(Work item): Restate all of the entries exactly, each line as it stands.
════════
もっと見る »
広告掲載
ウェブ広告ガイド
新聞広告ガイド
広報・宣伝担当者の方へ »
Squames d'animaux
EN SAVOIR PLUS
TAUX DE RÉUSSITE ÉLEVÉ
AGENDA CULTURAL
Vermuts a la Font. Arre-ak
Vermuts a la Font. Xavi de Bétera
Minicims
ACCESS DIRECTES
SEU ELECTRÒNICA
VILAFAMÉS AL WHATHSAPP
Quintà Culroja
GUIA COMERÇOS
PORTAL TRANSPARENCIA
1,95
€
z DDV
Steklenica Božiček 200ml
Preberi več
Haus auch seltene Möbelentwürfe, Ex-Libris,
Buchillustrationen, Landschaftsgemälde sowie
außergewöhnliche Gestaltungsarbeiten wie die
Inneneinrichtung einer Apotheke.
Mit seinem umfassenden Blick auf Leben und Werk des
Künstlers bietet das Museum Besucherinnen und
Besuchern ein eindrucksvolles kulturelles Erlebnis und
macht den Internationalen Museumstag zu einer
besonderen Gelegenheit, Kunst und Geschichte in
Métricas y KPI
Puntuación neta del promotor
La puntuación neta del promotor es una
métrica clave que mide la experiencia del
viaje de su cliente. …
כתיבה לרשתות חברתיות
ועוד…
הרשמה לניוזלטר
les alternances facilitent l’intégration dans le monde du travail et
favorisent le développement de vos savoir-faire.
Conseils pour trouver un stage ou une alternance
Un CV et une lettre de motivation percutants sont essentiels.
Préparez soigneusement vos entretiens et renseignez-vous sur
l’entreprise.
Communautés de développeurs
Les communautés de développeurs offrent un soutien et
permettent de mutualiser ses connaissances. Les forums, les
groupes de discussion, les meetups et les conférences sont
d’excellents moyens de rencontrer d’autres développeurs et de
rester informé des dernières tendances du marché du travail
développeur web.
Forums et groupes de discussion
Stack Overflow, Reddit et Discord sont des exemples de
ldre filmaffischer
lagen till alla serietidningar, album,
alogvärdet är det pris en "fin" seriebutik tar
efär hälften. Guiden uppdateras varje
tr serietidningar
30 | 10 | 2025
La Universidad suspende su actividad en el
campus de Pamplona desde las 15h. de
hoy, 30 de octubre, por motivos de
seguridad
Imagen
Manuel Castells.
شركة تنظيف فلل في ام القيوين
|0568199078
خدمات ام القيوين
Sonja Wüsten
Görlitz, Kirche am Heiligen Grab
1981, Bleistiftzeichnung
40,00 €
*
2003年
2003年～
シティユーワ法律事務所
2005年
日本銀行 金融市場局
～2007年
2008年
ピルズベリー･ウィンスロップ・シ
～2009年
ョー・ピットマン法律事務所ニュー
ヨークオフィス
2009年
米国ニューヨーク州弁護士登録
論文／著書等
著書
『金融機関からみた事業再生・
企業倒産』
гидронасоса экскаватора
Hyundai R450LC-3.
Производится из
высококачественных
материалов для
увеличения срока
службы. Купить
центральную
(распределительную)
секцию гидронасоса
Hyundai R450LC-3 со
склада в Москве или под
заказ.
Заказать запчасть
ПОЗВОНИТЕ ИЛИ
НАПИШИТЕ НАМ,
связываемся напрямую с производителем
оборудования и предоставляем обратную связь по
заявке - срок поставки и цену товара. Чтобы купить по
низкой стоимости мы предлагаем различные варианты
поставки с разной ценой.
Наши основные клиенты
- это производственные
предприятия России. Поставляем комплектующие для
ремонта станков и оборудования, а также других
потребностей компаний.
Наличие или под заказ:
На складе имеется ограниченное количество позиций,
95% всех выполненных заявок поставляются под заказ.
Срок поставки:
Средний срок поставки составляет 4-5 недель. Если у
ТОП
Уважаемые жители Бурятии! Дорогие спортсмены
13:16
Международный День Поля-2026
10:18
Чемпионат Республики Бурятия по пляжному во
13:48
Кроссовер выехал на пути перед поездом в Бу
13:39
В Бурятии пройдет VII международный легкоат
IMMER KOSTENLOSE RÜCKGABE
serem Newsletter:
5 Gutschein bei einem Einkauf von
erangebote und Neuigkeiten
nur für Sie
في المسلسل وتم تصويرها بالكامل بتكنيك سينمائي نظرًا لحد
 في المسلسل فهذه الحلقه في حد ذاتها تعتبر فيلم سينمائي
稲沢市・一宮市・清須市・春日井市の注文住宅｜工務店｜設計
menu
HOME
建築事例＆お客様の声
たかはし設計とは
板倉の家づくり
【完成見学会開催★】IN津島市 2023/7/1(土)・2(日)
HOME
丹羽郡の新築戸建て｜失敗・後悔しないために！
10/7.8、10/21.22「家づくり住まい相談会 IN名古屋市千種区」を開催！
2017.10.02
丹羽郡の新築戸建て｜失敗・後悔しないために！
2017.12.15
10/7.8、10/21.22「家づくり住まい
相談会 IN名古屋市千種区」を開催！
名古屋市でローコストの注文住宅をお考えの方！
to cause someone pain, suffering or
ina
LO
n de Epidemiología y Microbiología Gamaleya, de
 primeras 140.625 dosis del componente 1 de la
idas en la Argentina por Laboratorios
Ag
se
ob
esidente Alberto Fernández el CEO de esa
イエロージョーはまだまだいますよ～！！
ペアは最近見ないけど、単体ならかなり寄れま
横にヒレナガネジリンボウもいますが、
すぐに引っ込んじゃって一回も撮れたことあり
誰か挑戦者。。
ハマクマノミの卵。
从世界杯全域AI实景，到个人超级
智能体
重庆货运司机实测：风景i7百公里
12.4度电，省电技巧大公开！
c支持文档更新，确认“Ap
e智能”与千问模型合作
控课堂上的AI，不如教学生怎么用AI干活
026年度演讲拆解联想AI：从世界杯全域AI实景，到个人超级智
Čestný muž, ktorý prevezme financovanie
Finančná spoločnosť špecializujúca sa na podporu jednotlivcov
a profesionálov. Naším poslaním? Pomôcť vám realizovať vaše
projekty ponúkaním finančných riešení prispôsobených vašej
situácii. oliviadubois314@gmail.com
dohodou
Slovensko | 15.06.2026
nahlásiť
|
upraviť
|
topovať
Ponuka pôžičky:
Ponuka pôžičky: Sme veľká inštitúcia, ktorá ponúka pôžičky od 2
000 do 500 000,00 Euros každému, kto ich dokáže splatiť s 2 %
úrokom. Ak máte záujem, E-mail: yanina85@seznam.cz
════════
(Response below):
もっと見る »
広告掲載
ウェブ広告ガイド
新聞広告ガイド
広報・宣伝担当者の方へ »
Squames d'animaux
EN SAVOIR PLUS
TAUX DE RÉUSSITE ÉLEVÉ
AGENDA CULTURAL
Vermuts a la Font. Arre-ak
Vermuts a la Font. Xavi de Bétera
Minicims
ACCESS DIRECTES
SEU ELECTRÒNICA
VILAFAMÉS AL WHATHSAPP
Quintà Culroja
GUIA COMERÇOS
PORTAL TRANSPARENCIA
1,95
€
z DDV
Steklenica Božiček 200ml
Preberi več
Haus auch seltene Möbelentwürfe, Ex-Libris,
Buchillustrationen, Landschaftsgemälde sowie
außergewöhnliche Gestaltungsarbeiten wie die
Inneneinrichtung einer Apotheke.
Mit seinem umfassenden Blick auf Leben und Werk des
Künstlers bietet das Museum Besucherinnen und
Besuchern ein eindrucksvolles kulturelles Erlebnis und
macht den Internationalen Museumstag zu einer
besonderen Gelegenheit, Kunst und Geschichte in
Métricas y KPI
Puntuación neta del promotor
La puntuación neta del promotor es una
métrica clave que mide la experiencia del
viaje de su cliente. …
כתיבה לרשתות חברתיות
ועוד…
הרשמה לניוזלטר
les alternances facilitent l’intégration dans le monde du travail et
favorisent le développement de vos savoir-faire.
Conseils pour trouver un stage ou une alternance
Un CV et une lettre de motivation percutants sont essentiels.
Préparez soigneusement vos entretiens et renseignez-vous sur
l’entreprise.
Communautés de développeurs
Les communautés de développeurs offrent un soutien et
permettent de mutualiser ses connaissances. Les forums, les
groupes de discussion, les meetups et les conférences sont
d’excellents moyens de rencontrer d’autres développeurs et de
rester informé des dernières tendances du marché du travail
développeur web.
Forums et groupes de discussion
Stack Overflow, Reddit et Discord sont des exemples de
ldre filmaffischer
lagen till alla serietidningar, album,
alogvärdet är det pris en "fin" seriebutik tar
efär hälften. Guiden uppdateras varje
tr serietidningar
30 | 10 | 2025
La Universidad suspende su actividad en el
campus de Pamplona desde las 15h. de
hoy, 30 de octubre, por motivos de
seguridad
Imagen
Manuel Castells.
شركة تنظيف فلل في ام القيوين
|0568199078
خدمات ام القيوين
Sonja Wüsten
Görlitz, Kirche am Heiligen Grab
1981, Bleistiftzeichnung
40,00 €
*
2003年
2003年～
シティユーワ法律事務所
2005年
日本銀行 金融市場局
～2007年
2008年
ピルズベリー･ウィンスロップ・シ
～2009年
ョー・ピットマン法律事務所ニュー
ヨークオフィス
2009年
米国ニューヨーク州弁護士登録
論文／著書等
著書
『金融機関からみた事業再生・
企業倒産』
гидронасоса экскаватора
Hyundai R450LC-3.
Производится из
высококачественных
материалов для
увеличения срока
службы. Купить
центральную
(распределительную)
секцию гидронасоса
Hyundai R450LC-3 со
склада в Москве или под
заказ.
Заказать запчасть
ПОЗВОНИТЕ ИЛИ
НАПИШИТЕ НАМ,
связываемся напрямую с производителем
оборудования и предоставляем обратную связь по
заявке - срок поставки и цену товара. Чтобы купить по
низкой стоимости мы предлагаем различные варианты
поставки с разной ценой.
Наши основные клиенты
- это производственные
предприятия России. Поставляем комплектующие для
ремонта станков и оборудования, а также других
потребностей компаний.
Наличие или под заказ:
На складе имеется ограниченное количество позиций,
95% всех выполненных заявок поставляются под заказ.
Срок поставки:
Средний срок поставки составляет 4-5 недель. Если у
ТОП
Уважаемые жители Бурятии! Дорогие спортсмены
13:16
Международный День Поля-2026
10:18
Чемпионат Республики Бурятия по пляжному во
13:48
Кроссовер выехал на пути перед поездом в Бу
13:39
В Бурятии пройдет VII международный легкоат
IMMER KOSTENLOSE RÜCKGABE
serem Newsletter:
5 Gutschein bei einem Einkauf von
erangebote und Neuigkeiten
nur für Sie
في المسلسل وتم تصويرها بالكامل بتكنيك سينمائي نظرًا لحد
 في المسلسل فهذه الحلقه في حد ذاتها تعتبر فيلم سينمائي
稲沢市・一宮市・清須市・春日井市の注文住宅｜工務店｜設計
menu
HOME
建築事例＆お客様の声
たかはし設計とは
板倉の家づくり
【完成見学会開催★】IN津島市 2023/7/1(土)・2(日)
HOME
丹羽郡の新築戸建て｜失敗・後悔しないために！
10/7.8、10/21.22「家づくり住まい相談会 IN名古屋市千種区」を開催！
2017.10.02
丹羽郡の新築戸建て｜失敗・後悔しないために！
2017.12.15
10/7.8、10/21.22「家づくり住まい
相談会 IN名古屋市千種区」を開催！
名古屋市でローコストの注文住宅をお考えの方！
to cause someone pain, suffering or
ina
LO
n de Epidemiología y Microbiología Gamaleya, de
 primeras 140.625 dosis del componente 1 de la
idas en la Argentina por Laboratorios
Ag
se
ob
esidente Alberto Fernández el CEO de esa
イエロージョーはまだまだいますよ～！！
ペアは最近見ないけど、単体ならかなり寄れま
横にヒレナガネジリンボウもいますが、
すぐに引っ込んじゃって一回も撮れたことあり
誰か挑戦者。。
ハマクマノミの卵。
从世界杯全域AI实景，到个人超级
智能体
重庆货运司机实测：风景i7百公里
12.4度电，省电技巧大公开！
c支持文档更新，确认“Ap
e智能”与千问模型合作
控课堂上的AI，不如教学生怎么用AI干活
026年度演讲拆解联想AI：从世界杯全域AI实景，到个人超级智
Čestný muž, ktorý prevezme financovanie
Finančná spoločnosť špecializujúca sa na podporu jednotlivcov
a profesionálov. Naším poslaním? Pomôcť vám realizovať vaše
projekty ponúkaním finančných riešení prispôsobených vašej
situácii. oliviadubois314@gmail.com
dohodou
Slovensko | 15.06.2026
nahlásiť
|
upraviť
|
topovať
Ponuka pôžičky:
Ponuka pôžičky: Sme veľká inštitúcia, ktorá ponúka pôžičky od 2
000 do 500 000,00 Euros každému, kto ich dokáže splatiť s 2 %
úrokom. Ak máte záujem, E-mail: yanina85@seznam.cz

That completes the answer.